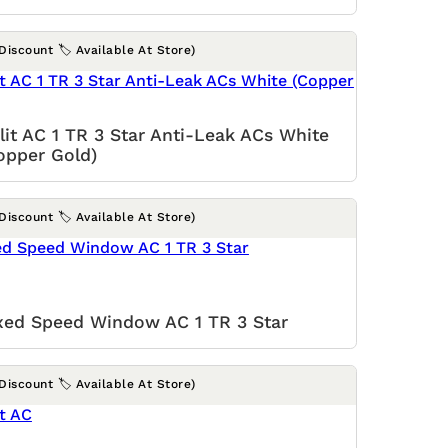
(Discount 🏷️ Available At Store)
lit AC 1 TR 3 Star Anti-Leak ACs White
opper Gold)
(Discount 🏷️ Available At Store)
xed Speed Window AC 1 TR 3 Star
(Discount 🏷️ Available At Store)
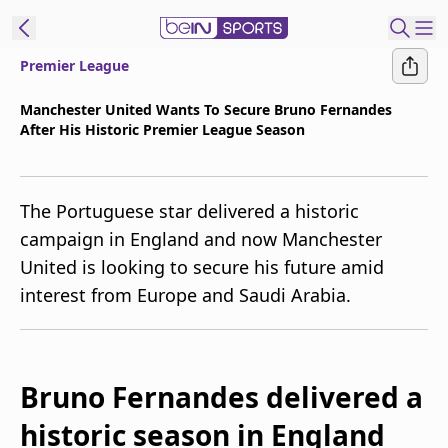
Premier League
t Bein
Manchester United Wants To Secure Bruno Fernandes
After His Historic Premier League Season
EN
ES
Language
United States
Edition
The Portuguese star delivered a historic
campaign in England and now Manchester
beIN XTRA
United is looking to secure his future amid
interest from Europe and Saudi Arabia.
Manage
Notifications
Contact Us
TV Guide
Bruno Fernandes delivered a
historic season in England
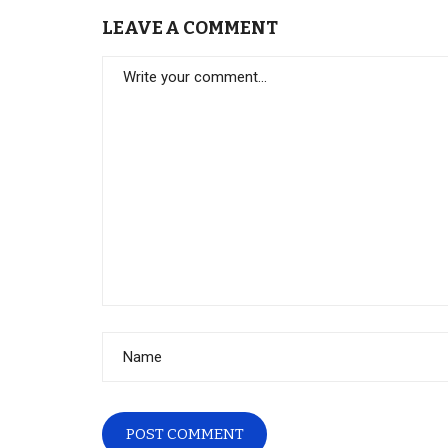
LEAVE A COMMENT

* * *

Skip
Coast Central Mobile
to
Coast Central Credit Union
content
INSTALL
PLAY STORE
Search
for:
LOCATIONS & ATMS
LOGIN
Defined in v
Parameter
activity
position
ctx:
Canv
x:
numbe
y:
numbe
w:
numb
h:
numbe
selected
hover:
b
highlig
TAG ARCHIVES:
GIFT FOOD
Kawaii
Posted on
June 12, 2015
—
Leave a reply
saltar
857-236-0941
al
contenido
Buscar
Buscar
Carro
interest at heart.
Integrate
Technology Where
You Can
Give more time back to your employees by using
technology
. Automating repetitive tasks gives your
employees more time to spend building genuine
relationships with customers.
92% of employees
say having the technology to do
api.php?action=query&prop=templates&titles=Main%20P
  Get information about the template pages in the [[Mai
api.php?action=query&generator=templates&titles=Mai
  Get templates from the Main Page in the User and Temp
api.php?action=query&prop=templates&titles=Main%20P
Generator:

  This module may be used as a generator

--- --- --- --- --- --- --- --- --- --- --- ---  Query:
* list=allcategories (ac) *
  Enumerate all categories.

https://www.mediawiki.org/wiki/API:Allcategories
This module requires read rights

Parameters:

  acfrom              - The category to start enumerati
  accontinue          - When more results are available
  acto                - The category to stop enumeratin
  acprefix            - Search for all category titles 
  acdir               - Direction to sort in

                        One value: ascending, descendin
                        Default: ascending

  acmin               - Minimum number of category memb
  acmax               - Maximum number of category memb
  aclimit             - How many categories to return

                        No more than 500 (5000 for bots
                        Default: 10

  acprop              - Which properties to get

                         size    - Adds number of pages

--

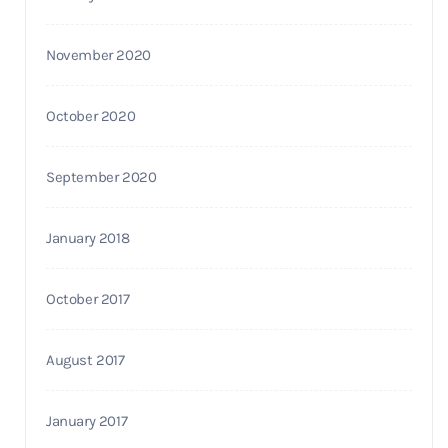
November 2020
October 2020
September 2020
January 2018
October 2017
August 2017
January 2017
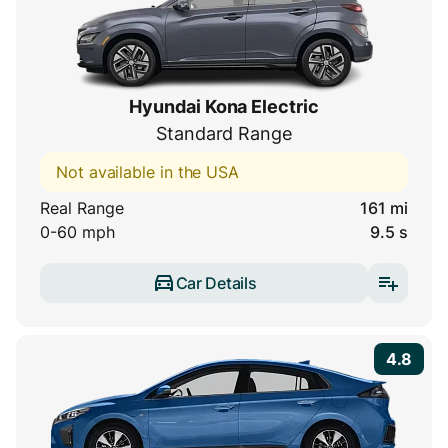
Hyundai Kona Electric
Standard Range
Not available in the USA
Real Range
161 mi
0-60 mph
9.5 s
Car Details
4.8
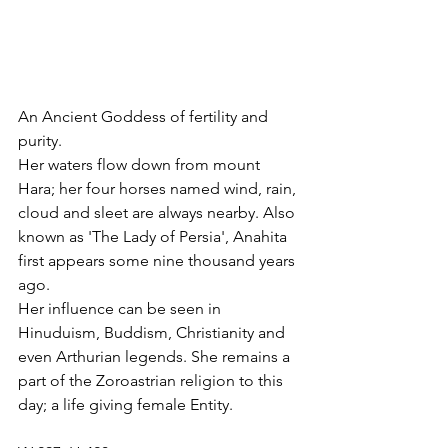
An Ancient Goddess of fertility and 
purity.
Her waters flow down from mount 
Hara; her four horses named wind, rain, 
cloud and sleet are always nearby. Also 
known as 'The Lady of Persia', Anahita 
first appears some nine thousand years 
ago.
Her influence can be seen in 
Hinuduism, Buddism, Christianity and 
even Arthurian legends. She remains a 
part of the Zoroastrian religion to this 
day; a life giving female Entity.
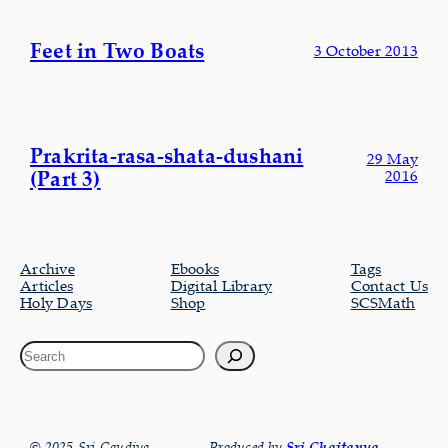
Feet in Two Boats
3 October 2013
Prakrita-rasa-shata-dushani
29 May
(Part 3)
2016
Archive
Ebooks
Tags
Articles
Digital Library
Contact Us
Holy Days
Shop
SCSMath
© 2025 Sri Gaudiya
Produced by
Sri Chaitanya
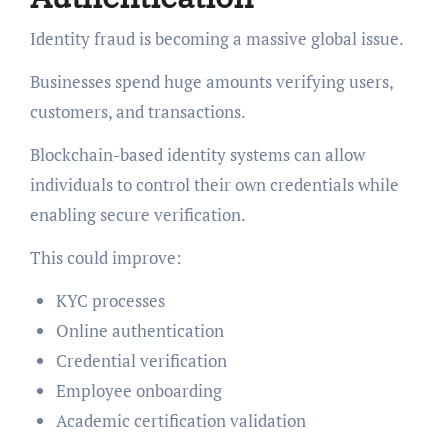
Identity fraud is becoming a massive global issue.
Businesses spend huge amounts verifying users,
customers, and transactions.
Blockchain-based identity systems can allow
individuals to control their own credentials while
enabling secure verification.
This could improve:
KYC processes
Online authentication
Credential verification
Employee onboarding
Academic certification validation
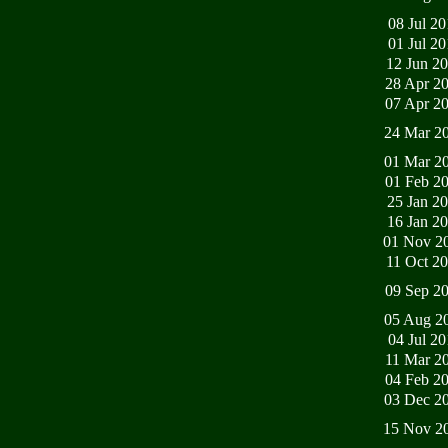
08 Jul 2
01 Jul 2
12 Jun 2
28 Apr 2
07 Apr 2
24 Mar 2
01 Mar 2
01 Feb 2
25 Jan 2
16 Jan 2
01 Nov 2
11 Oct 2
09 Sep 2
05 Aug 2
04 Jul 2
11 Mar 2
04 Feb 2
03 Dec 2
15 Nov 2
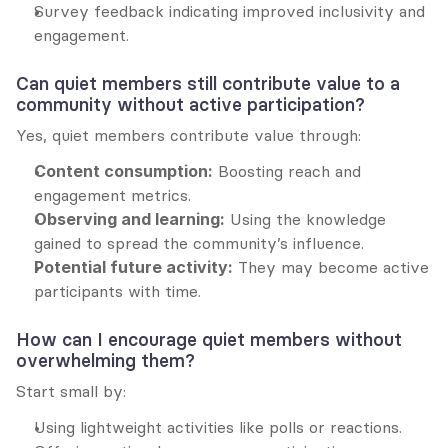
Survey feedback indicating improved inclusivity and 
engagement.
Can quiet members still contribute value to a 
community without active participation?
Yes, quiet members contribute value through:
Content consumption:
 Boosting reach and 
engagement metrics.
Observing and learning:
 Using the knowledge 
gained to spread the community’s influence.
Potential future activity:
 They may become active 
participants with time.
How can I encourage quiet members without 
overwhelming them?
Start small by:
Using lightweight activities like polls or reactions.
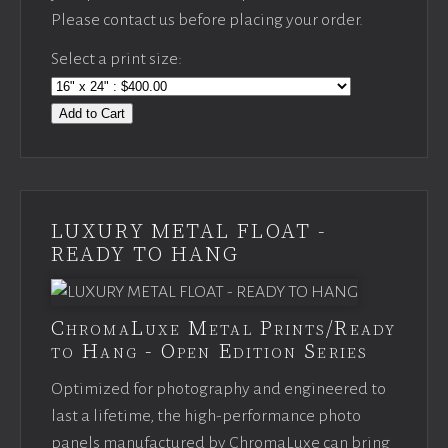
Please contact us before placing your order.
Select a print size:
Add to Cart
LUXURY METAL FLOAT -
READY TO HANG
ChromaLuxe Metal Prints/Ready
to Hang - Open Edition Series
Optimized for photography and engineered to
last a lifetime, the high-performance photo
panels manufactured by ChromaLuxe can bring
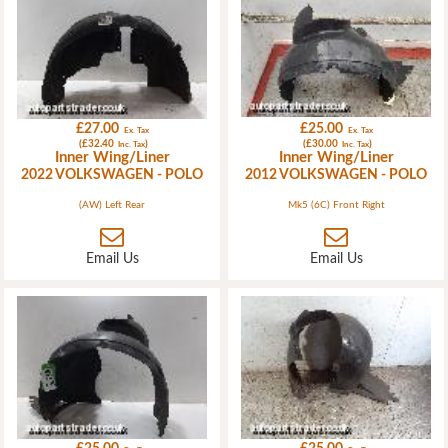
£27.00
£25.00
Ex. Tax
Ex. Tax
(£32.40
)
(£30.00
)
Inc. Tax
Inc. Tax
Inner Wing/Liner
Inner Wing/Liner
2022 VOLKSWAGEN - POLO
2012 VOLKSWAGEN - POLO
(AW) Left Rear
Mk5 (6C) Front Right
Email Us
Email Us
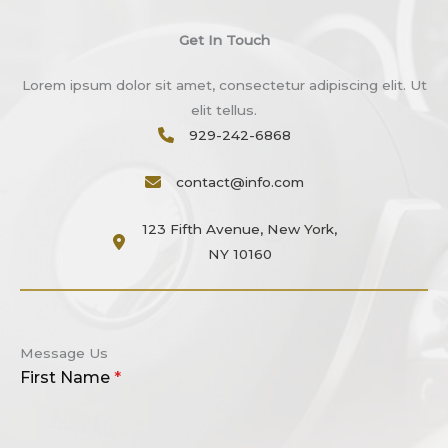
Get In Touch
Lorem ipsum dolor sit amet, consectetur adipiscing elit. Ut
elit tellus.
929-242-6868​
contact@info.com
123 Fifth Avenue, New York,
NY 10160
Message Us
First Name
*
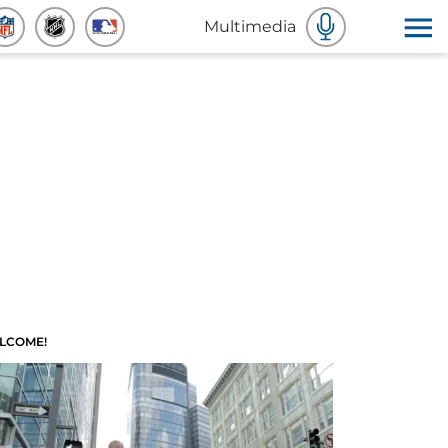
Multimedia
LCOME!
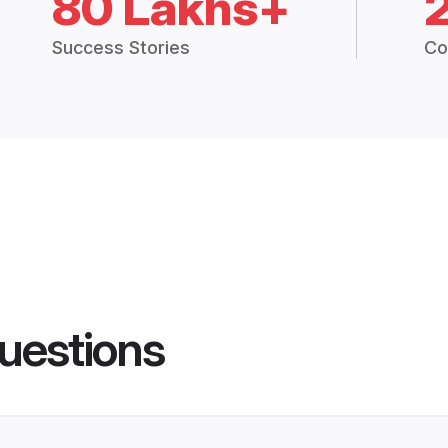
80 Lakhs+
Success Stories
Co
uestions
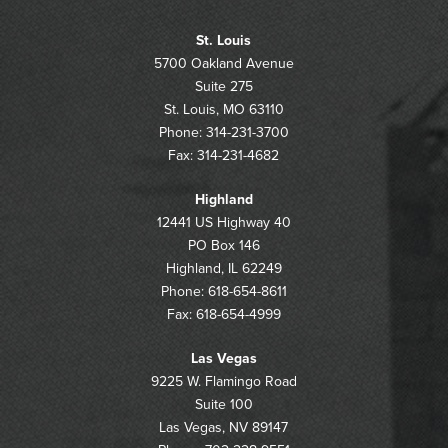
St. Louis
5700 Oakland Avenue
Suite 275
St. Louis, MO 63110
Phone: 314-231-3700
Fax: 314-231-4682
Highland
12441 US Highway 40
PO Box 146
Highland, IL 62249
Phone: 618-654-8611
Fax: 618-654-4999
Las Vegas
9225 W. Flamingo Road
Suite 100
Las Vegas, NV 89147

TO DO = Give the number of lines in the entries that include the string "VOLKSWAGEN", and nothing more.

PROBLEM SOLUTION = 2